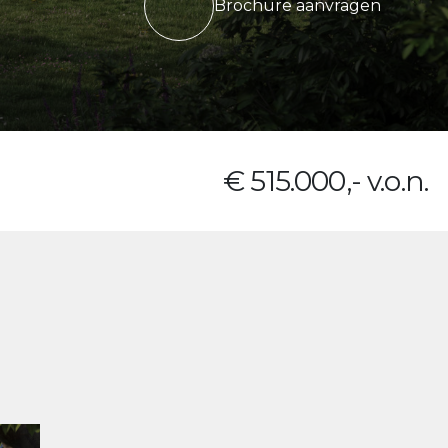
Brochure aanvragen
€ 515.000,- v.o.n.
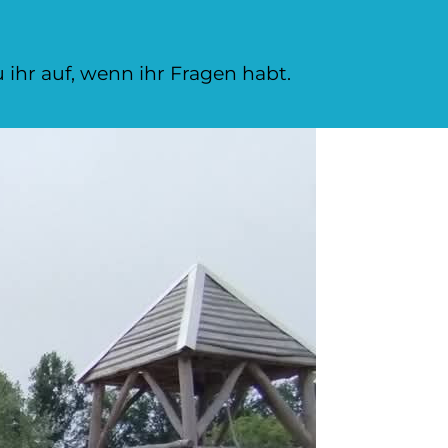
ihr auf, wenn ihr Fragen habt.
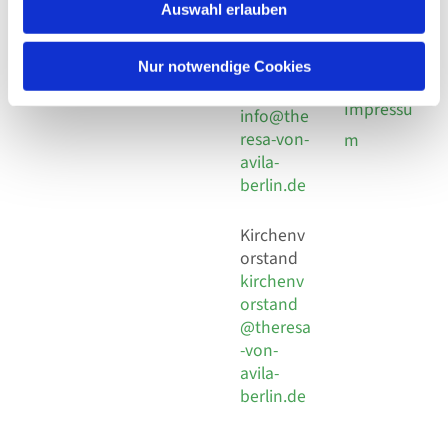
924 64 28
Leitender Pfarrer - Norbert
Auswahl erlauben
utz -
Fax +49
Pomplun
30 924 54
Social
Behaimstr. 39
Nur notwendige Cookies
18
Media
13086 Berlin
E-Mail
Impressu
info@the
resa-von-
m
avila-
berlin.de
Kirchenv
orstand
kirchenv
orstand
@theresa
-von-
avila-
berlin.de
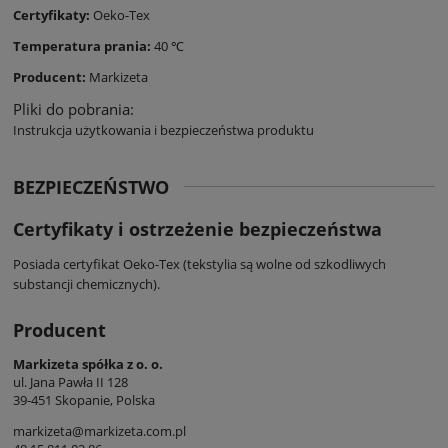
Certyfikaty:
Oeko-Tex
Temperatura prania:
40 ℃
Producent:
Markizeta
Pliki do pobrania:
Instrukcja użytkowania i bezpieczeństwa produktu
BEZPIECZEŃSTWO
Certyfikaty i ostrzeżenie bezpieczeństwa
Posiada certyfikat Oeko-Tex (tekstylia są wolne od szkodliwych
substancji chemicznych).
Producent
Markizeta spółka z o. o.
ul. Jana Pawła II 128
39-451 Skopanie, Polska
markizeta@markizeta.com.pl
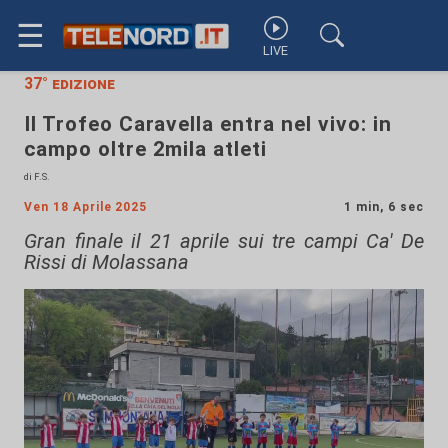
☰
LIVE
37° edizione
Il Trofeo Caravella entra nel vivo: in
campo oltre 2mila atleti
di F.S.
Ven 18 Aprile 2025
1 min, 6 sec
Gran finale il 21 aprile sui tre campi Ca' De
Rissi di Molassana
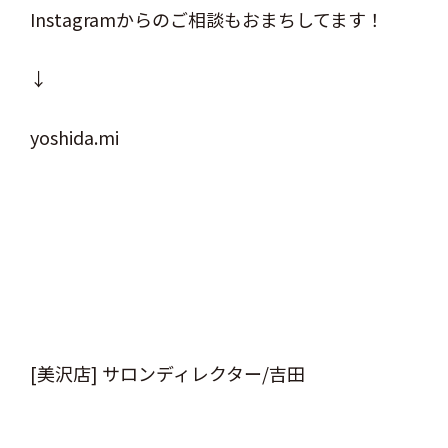
Instagramからのご相談もおまちしてます！
↓
yoshida.mi
[美沢店] サロンディレクター/吉田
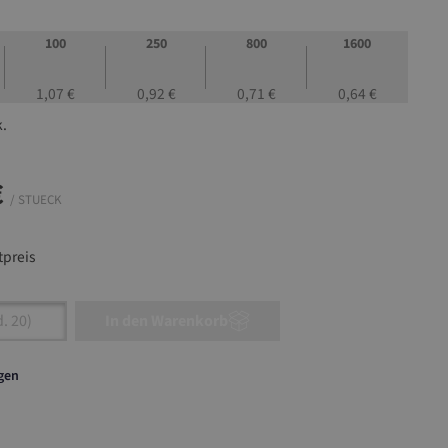
100
250
800
1600
1,07 €
0,92 €
0,71 €
0,64 €
k.
€
/ STUECK
preis
nzahl: Gib den gewünschten Wert ein oder ben
In den Warenkorb
agen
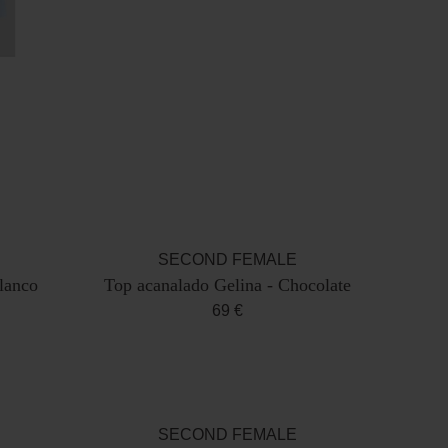
SECOND FEMALE
lanco
Top acanalado Gelina - Chocolate
69 €
SECOND FEMALE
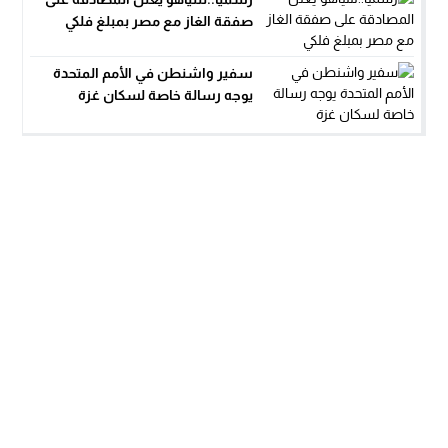
صفقة الغاز مع مصر بمبلغ فلكي
سفير واشنطن في الأمم المتحدة
يوجه رسالة خاصة لسكان غزة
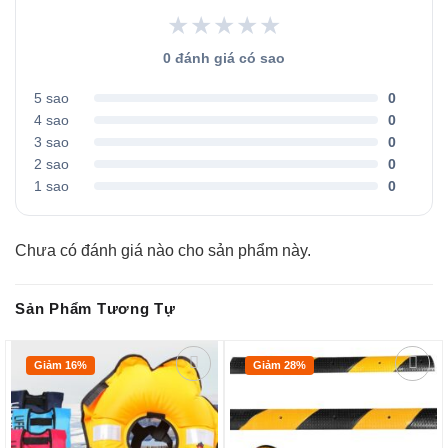
★★★★★
0 đánh giá có sao
5 sao
0
4 sao
0
3 sao
0
2 sao
0
1 sao
0
Chưa có đánh giá nào cho sản phẩm này.
Sản Phẩm Tương Tự
Giảm 16%
Giảm 28%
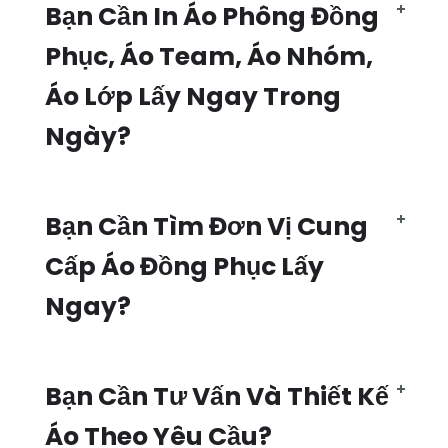
Bạn Cần In Áo Phông Đồng
Phục, Áo Team, Áo Nhóm,
Áo Lớp Lấy Ngay Trong
Ngày?
Bạn Cần Tìm Đơn Vị Cung
Cấp Áo Đồng Phục Lấy
Ngay?
Bạn Cần Tư Vấn Và Thiết Kế
Áo Theo Yêu Cầu?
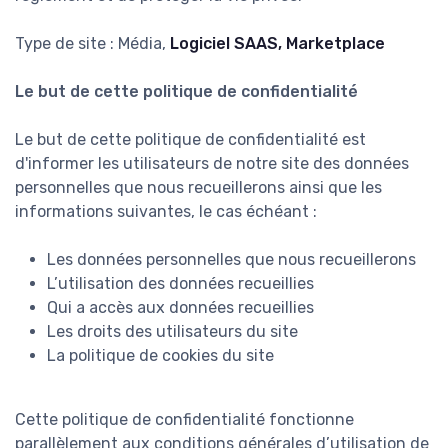
Type de site : Média,
Logiciel SAAS, Marketplace
Le but de cette politique de confidentialité
Le but de cette politique de confidentialité est
d'informer les utilisateurs de notre site des données
personnelles que nous recueillerons ainsi que les
informations suivantes, le cas échéant :
Les données personnelles que nous recueillerons
L’utilisation des données recueillies
Qui a accès aux données recueillies
Les droits des utilisateurs du site
La politique de cookies du site
Cette politique de confidentialité fonctionne
parallèlement aux conditions générales d’utilisation de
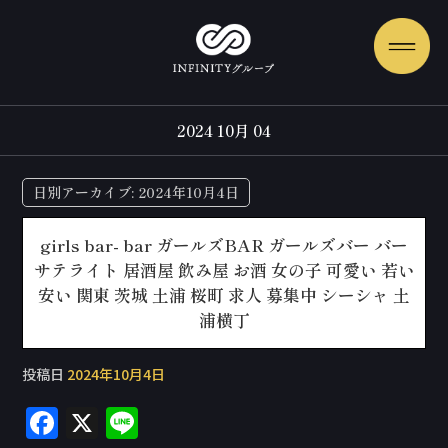
2024 10月 04
日別アーカイブ:
2024年10月4日
girls bar- bar ガールズBAR ガールズバー バー
サテライト 居酒屋 飲み屋 お酒 女の子 可愛い 若い
安い 関東 茨城 土浦 桜町 求人 募集中 シーシャ 土
浦横丁
投稿日
2024年10月4日
F
X
Li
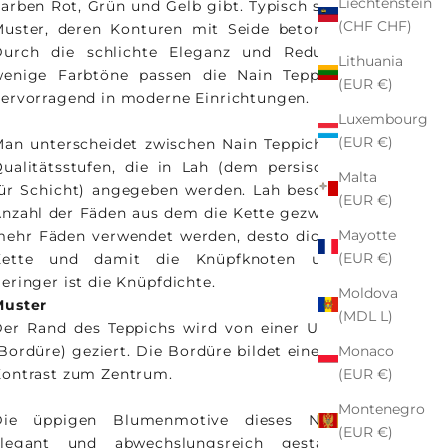
Liechtenstein
arben Rot, Grün und Gelb gibt. Typisch sind florale
(CHF CHF)
uster, deren Konturen mit Seide betont werden.
Durch die schlichte Eleganz und Reduktion auf
Lithuania
wenige Farbtöne passen die Nain Teppiche auch
(EUR €)
ervorragend in moderne Einrichtungen.
Luxembourg
(EUR €)
an unterscheidet zwischen Nain Teppichen in vier
ualitätsstufen, die in Lah (dem persischen Wort
Malta
ür Schicht) angegeben werden. Lah beschreibt die
(EUR €)
nzahl der Fäden aus dem die Kette gezwirnt ist. Je
Mayotte
ehr Fäden verwendet werden, desto dicker ist die
(EUR €)
Kette und damit die Knüpfknoten und desto
eringer ist die Knüpfdichte.
Moldova
Muster
(MDL L)
Der Rand des Teppichs wird von einer Umrandung
Monaco
Bordüre) geziert. Die Bordüre bildet einen schönen
(EUR €)
ontrast zum Zentrum.
Montenegro
Die üppigen Blumenmotive dieses Nains sind
(EUR €)
elegant und abwechslungsreich gestaltet. Die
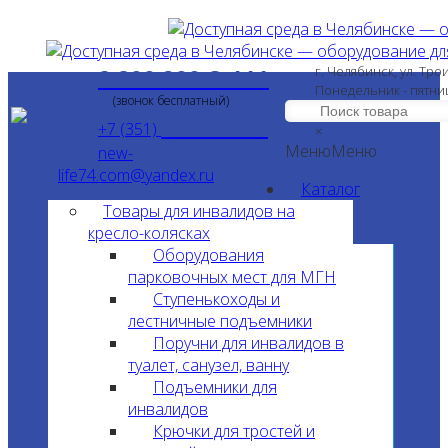
8 800 200-3-111
г. Челябинск, ул. Тро
Понедельник - пятни
(звонок бесплатный)
750-34-24
+7 (351)
×
Меню
Меню
new-
life74.com@yandex.ru
Каталог
Товары для инвалидов на
кресло-колясках
Оборудования
парковочных мест для МГН
Ступенькоходы и
лестничные подъемники
Поручни для инвалидов в
туалет, санузел, ванну
Подъемники для
инвалидов
Крючки для тростей и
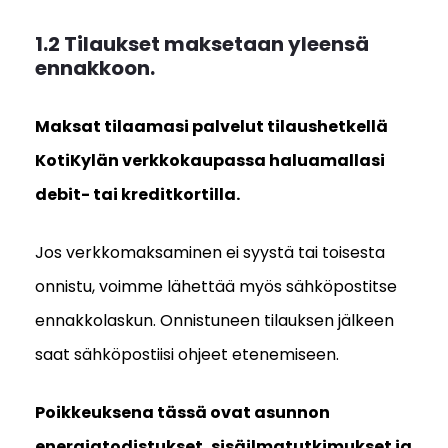
1.2 Tilaukset maksetaan yleensä
ennakkoon.
Maksat tilaamasi palvelut tilaushetkellä
KotiKylän verkkokaupassa haluamallasi
debit- tai kreditkortilla.
Jos verkkomaksaminen ei syystä tai toisesta
onnistu, voimme lähettää myös sähköpostitse
ennakkolaskun. Onnistuneen tilauksen jälkeen
saat sähköpostiisi ohjeet etenemiseen.
Poikkeuksena tässä ovat asunnon
energiatodistukset, sisäilmatutkimukset ja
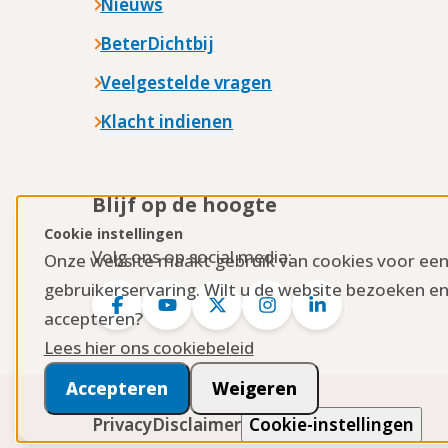
Nieuws
BeterDichtbij
Veelgestelde vragen
Klacht indienen
Blijf op de hoogte
Cookie instellingen
Volg ons op social media:
Onze website maakt gebruik van cookies voor ee
gebruikerservaring. Wilt u de website bezoeken en
Logo
Logo
Logo
Logo
Logo
accepteren?
Facebook
YouTube
Twitter
Instagram
LinkedIn
Lees hier ons cookiebeleid
Accepteren
Weigeren
Privacy
Disclaimer
Cookie-instellingen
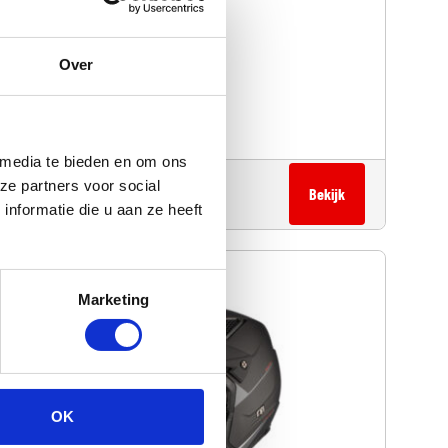
Over
MT Atom 2 systeemhelm
Levertijd: 3-7 werkdagen
 media te bieden en om ons
ze partners voor social
€
149,90
Bekijk
nformatie die u aan ze heeft
Marketing
OK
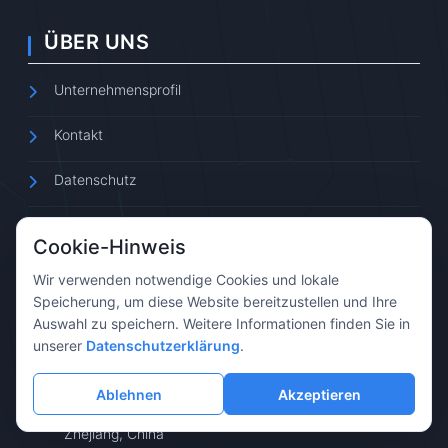
ÜBER UNS
Unternehmensprofil
Kontakt
Datenschutz
Impressum
Cookie-Hinweis
Wir verwenden notwendige Cookies und lokale
Speicherung, um diese Website bereitzustellen und Ihre
Auswahl zu speichern. Weitere Informationen finden Sie in
KONTAKTINFORMATIONEN
unserer
Datenschutzerklärung
.
Etagen 13, 14, 15, Gebäude 1, Aoqiang Building, Nr. 6
Ablehnen
Akzeptieren
Xiyuan 5th Road, Xihu District, Hangzhou, Provinz
Zhejiang, China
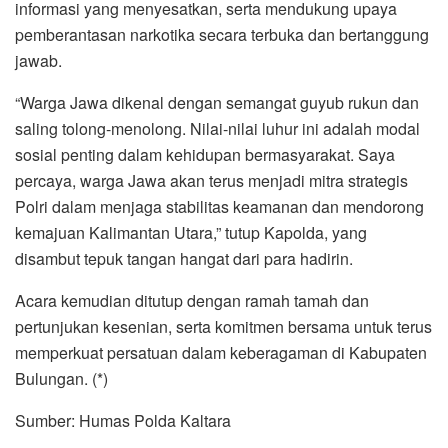
informasi yang menyesatkan, serta mendukung upaya
pemberantasan narkotika secara terbuka dan bertanggung
jawab.
“Warga Jawa dikenal dengan semangat guyub rukun dan
saling tolong-menolong. Nilai-nilai luhur ini adalah modal
sosial penting dalam kehidupan bermasyarakat. Saya
percaya, warga Jawa akan terus menjadi mitra strategis
Polri dalam menjaga stabilitas keamanan dan mendorong
kemajuan Kalimantan Utara,” tutup Kapolda, yang
disambut tepuk tangan hangat dari para hadirin.
Acara kemudian ditutup dengan ramah tamah dan
pertunjukan kesenian, serta komitmen bersama untuk terus
memperkuat persatuan dalam keberagaman di Kabupaten
Bulungan. (*)
Sumber: Humas Polda Kaltara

____________

#### [Exercise prompt]
Check each line of the records for the word "données", and show the lines that contain it.

#### [Written answer]
d'informer les utilisateurs de notre site des données
Les données personnelles que nous recueillerons
L’utilisation des données recueillies
Qui a accès aux données recueillies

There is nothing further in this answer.